Raízes do Brasil é uma canção com diferentes climas e traz um arranjo de cordas especial feito pela Erica Navarro. “A faixa nasceu com o Tiago que chegou pra mim com a primeira parte pronta e queria inserir uma segunda parte com nomes de árvores brasileiras. Nós fizemos essa pesquisa e eu compus em uma sentada a segunda parte da música. Era como se já estivesse ali e eu só sintonizei e traduzi. Essa é uma canção que traz um sentido mais profundo de ancestralidade.A ancestralidade que transcende os laços familiares e que remete ao reconhecimento da nossa conexão com a terra, com os elementos da natureza. Nós somos também natureza”, diz Raquel.
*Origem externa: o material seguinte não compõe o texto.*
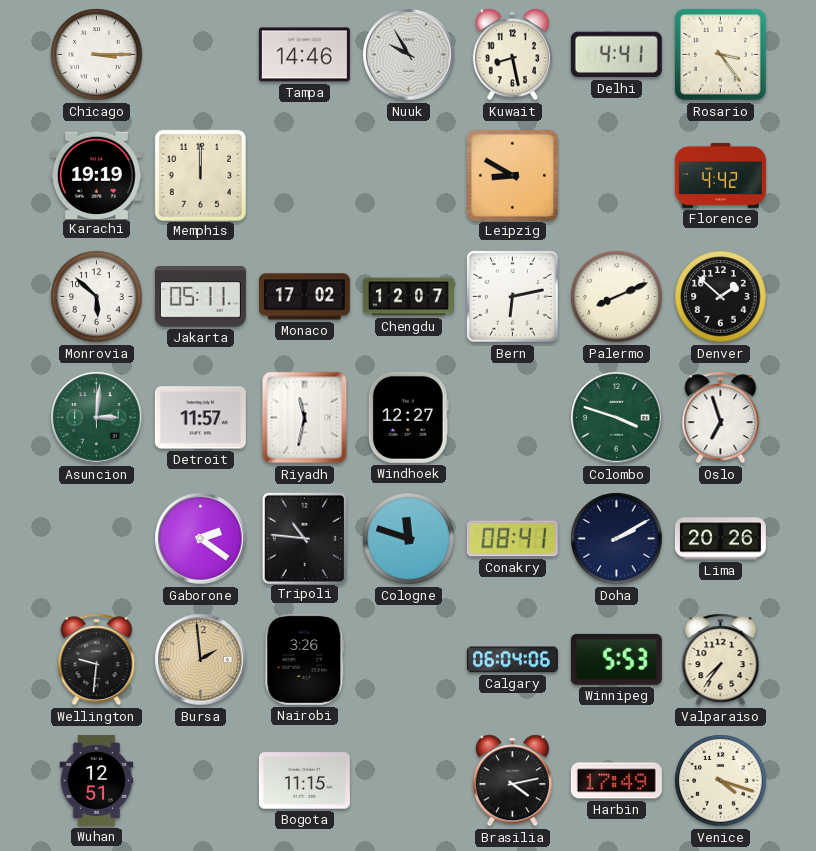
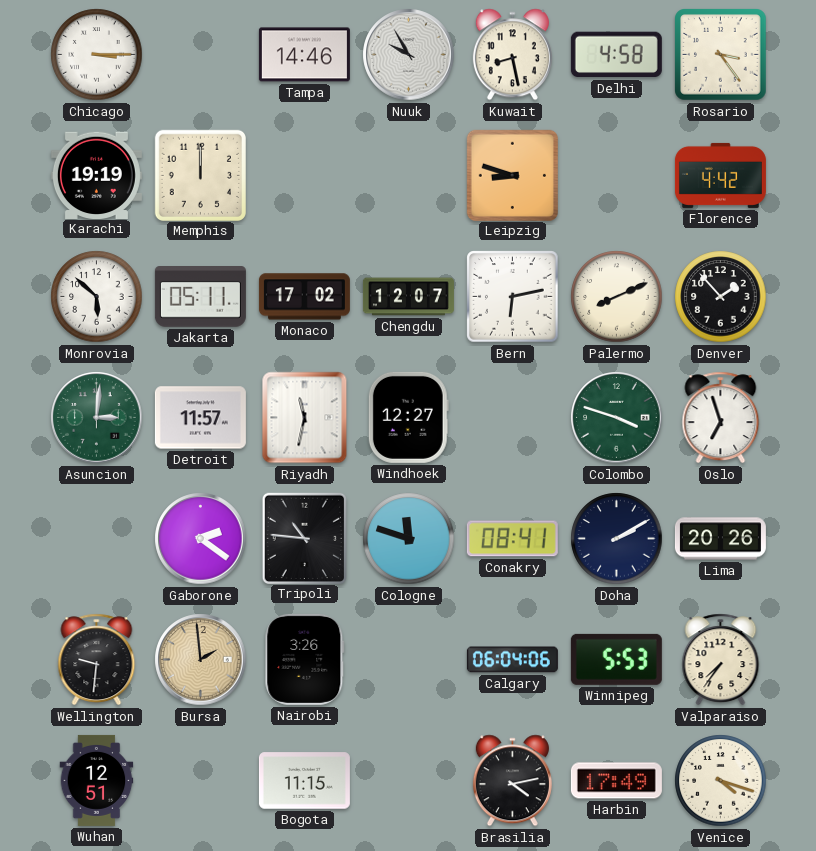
Delhi: 4:41 -> 4:58
Leipzig: 8:50 -> 8:48
Denver: 1:52 -> 1:53
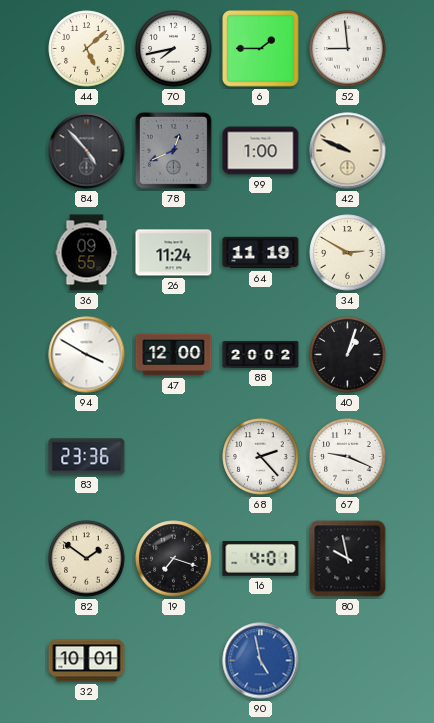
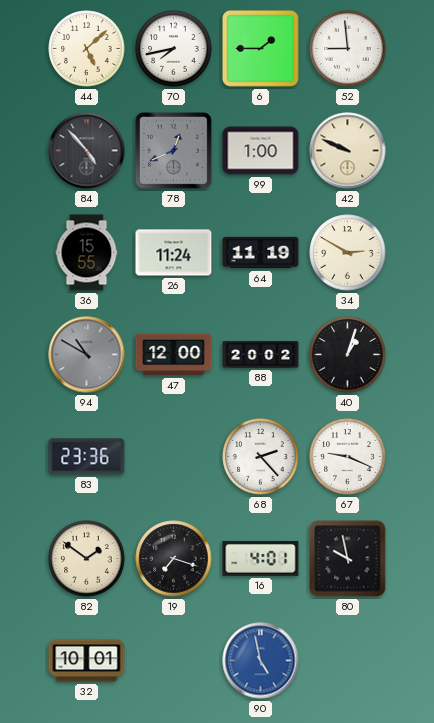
36: 09:55 -> 15:55
94: 3:50 -> 10:50
94 dial: white -> grey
Bebo Água de Todo o Rio é a sétima faixa e, segundo Raquel, “uma linda viagem. A sensação que tenho depois de escutar essa música é de estar embriagada. Ela suspende a sensação de tempo e espaço e nos leva para um plano em que muitas coisas acontecem, muitas experiências. Musicalmente, ela também traz algo mântrico que se revela no violão. E sobre esse rio caudaloso formado pelo violão eu navego, brinco, mergulho com as palavras, frequências e cantos. A presença do tambor traz uma conexão com o Brasil profundo que me encanta. Pra mim, um dos sons do Brasil se traduz no som dos tambores”.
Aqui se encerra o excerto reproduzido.